Right, so as expected I was all starry eyed when I came out of the theatre. I immediately took on the task of converting other family members into Bahubali worshippers. I feel I did take on the zealousness of a cult recruitment cell to promote Part 1 so that all can fall into my grand plan of racing to see Part 2.
Drawing parallel to the Lord of the Rings, Game of Thrones, our famous Amar Chitra Katha comics of legend and valour, pulling every nerdy, geeky reference, I finally got the young knight in the house to watch it on telly. Needless to say, I sat alongside to watch. The story is long and the sequel is actually the prequel and we are getting ahead of ourselves. Whew! The excitement was palpable.
And then I wished I hadn’t done it- watched the movie. Nope! This was not how I remember. The waterfall was as stunning as ever and the men strapping and tall with muscles to rival Hulk but watching the antics of Baahubali Junior was uncomfortable.

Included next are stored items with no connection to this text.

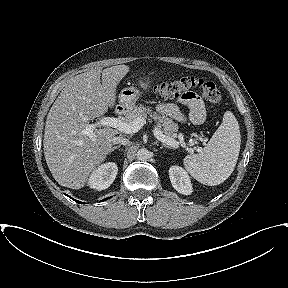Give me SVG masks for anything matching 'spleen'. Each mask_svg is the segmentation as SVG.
Masks as SVG:
<instances>
[{
	"instance_id": "obj_1",
	"label": "spleen",
	"mask_w": 288,
	"mask_h": 288,
	"mask_svg": "<svg viewBox=\"0 0 288 288\" xmlns=\"http://www.w3.org/2000/svg\"><path fill=\"white\" fill-rule=\"evenodd\" d=\"M239 124L227 111L207 145L198 154L187 155L184 167L197 181L214 186L223 183L233 172L240 151Z\"/></svg>"
}]
</instances>
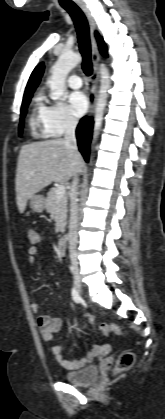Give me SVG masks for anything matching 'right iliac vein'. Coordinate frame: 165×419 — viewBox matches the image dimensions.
<instances>
[{
  "mask_svg": "<svg viewBox=\"0 0 165 419\" xmlns=\"http://www.w3.org/2000/svg\"><path fill=\"white\" fill-rule=\"evenodd\" d=\"M76 285H77L79 291L81 292L82 290H81V285H80L79 281L76 282Z\"/></svg>",
  "mask_w": 165,
  "mask_h": 419,
  "instance_id": "right-iliac-vein-1",
  "label": "right iliac vein"
}]
</instances>
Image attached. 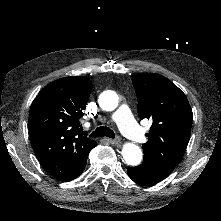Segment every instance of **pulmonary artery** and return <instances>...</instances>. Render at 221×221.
Listing matches in <instances>:
<instances>
[{
	"mask_svg": "<svg viewBox=\"0 0 221 221\" xmlns=\"http://www.w3.org/2000/svg\"><path fill=\"white\" fill-rule=\"evenodd\" d=\"M115 119L121 122V130L137 144L143 143L146 140V130L141 127L133 118H130L131 113L127 107L121 106L115 110Z\"/></svg>",
	"mask_w": 221,
	"mask_h": 221,
	"instance_id": "pulmonary-artery-1",
	"label": "pulmonary artery"
}]
</instances>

Seriously, did the makers have to reduce a battle hardened warrior into a simpering girl as soon as Junior makes his presence known. Over a course of one song she falls madly deeply in love and promptly loses her survival skills. She has to be rescued by our He-man who creates an actual avalanche to engineer a quick escape from a troop of determined soldiers.
With a leap of faith and imagination our untrained tribal hero, proficient only in parkour judging by the way he climbs the Niagara Falls, overshadows the highly seasoned soldiers and commanders with his mastery over weapons and horse riding. He singlehandedly rescues all the ladies in the film while folks watch in slack jawed admiration.
The filmy explanation is, he is a chip of the old Amarendra Baahubali block. Well, Baahubali Senior rocked for sure but then he was trained since Kindergarten to be able to channelize the spirit of Hawkeye, Thor, Captain America and Hulk in the battlefield; the genius of Tony Stark to cobble incredible machines was an added bonus.
There was no such learning curve for the son. He decimated competition easily while the ladies either glowered at the other men or watched him in total adoration.
Back home, the young knight who was forced by my sheer enthusiasm to plod through the film of course had no comments to offer. In a perverse way I’m happy he is not keen to see the sequel.
I wonder do we, in real life too, need a sequel to get it right?